# wstecz #
Nazwa „binduga" pochodzi od niemieckiego słowa „binden"- wiązać. Jest to miejsce składowania drewna, gdzie później stacza się je do wody i wiąże w tratwy.
Z uwagi na specyfikę Drawy płynącej w głęboko wciętej dolinie regułą było zakładanie bindug - zrzutni. Drewno gromadzono na placu składowym położonym ponad doliną rzeki, a przylegającym do jej krawędzi. W miarę potrzeby pnie drzew staczano pod własnym ciężarem po zboczu umocnionym drewnianymi legarami i formowano tratwy. Zbocze to nazywano stoczyskiem.
Zrzucone pnie łączono przy pomocy żerdzi i gwoździ w tzw. tafle, liczące 8-12 m3, drewna. Tafle wiązano łańcuchami jedna za drugą w tzw. sznur zwany też trefią. Aby taki zestaw mógł się bezpiecznie poruszać nurtem rzeki niezbędne było wyposażenie go w specjalne narzędzia sterujące. Należały do nich tzw. szrek - pionowo osadzona kłoda, która szorując o dno hamowała tafle oraz peć, zwany też dregawką - żerdź przy pomocy której obsługa tratwy odpychała się od dna. Było to jakby duże, płasko zaciosane wiosło długości 8-9 m.
Pierwsza tratwa w sznurze zwana była główką. Wykonana była z reguły z cieńszego drewna. Środkowe tratwy zwano buchtami, ostatnią zaś - cala. Pierwszą i ostatnia tratwę uzbrajano w szreki.
Przed wyruszeniem na spływ drewno poddawane było specyfikacji. Każdej tratwie nadawano kolejny numer, wyraźnie odbity na środkowym klocu. Drewno mierzone było w wodzie. Wykonywał to retman, który stal na czele grupy flisaków. Zawsze znajdował się na początku tratwy. Odpowiadał za doprowadzenie transportu do celu, za bezpieczeństwo flisaków i za przestrzeganie przepisów związanych z poruszaniem się po rzece.

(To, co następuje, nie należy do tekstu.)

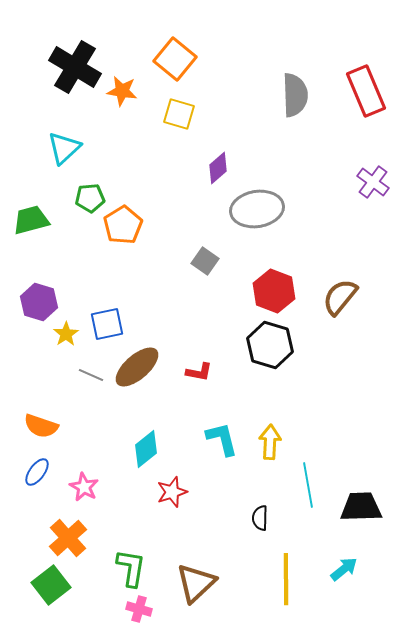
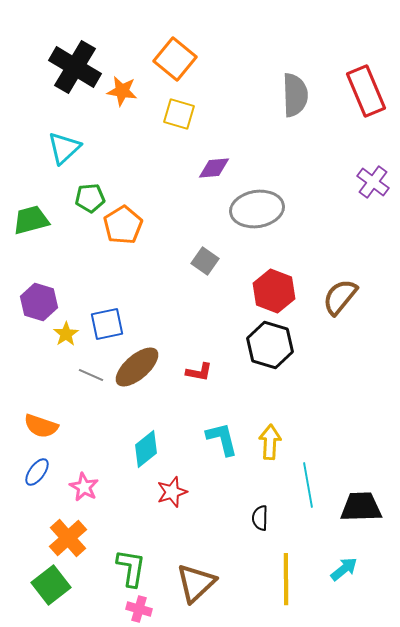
purple diamond: moved 4 px left; rotated 36 degrees clockwise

W okolicach miejscowości Kamienna, gdzie znajduje się elektrownia wodna, wykonano specjalną pochylnię dla tratew pozwalającą pokonać kilkumetrowej wysokości spiętrzenie. Aby tego dokonać trzeba było rozluźnić wiązania tratew, które po przejściu przez pochylnie wiązano ponownie.
Drewno było spławiane do dużego tartaku znajdującego się kilka kilometrów poniżej Starego Osieczna, w osadzie Drawska Piła lub też do portów w Drezdenku i Santoku.
Kierowanie kilkudziesięciometrowym "pojazdem" na krętej rzece wymagało dużych umiejętności i sprawności, dlatego spław należał do najlepiej płatnych zajęć.
Dystans spławu stopniowo skracano; na początku XX w. transportowano tak drewno z okolic Barnimia, później ograniczono się do odcinka poniżej Kamiennej, a w latach siedemdziesiątych ten sposób transportu ostatecznie zarzucono.
Do dziś jeszcze w okolicznych wsiach żyją dawni flisacy.
Większość dawnych bindug jest do dzisiaj czytelna w terenie: na miejscu placu składowego znajdują się polanki wykorzystywane jako pola biwakowe, albo młode uprawy modrzewia lub sosny. Stoczysko porasta najczęściej kilkunastoletni drzewostan samosiewnej sosny lub olszy czarnej, odgraniczający się ostro od zajmującej nienaruszone zbocze kwaśnej buczyny.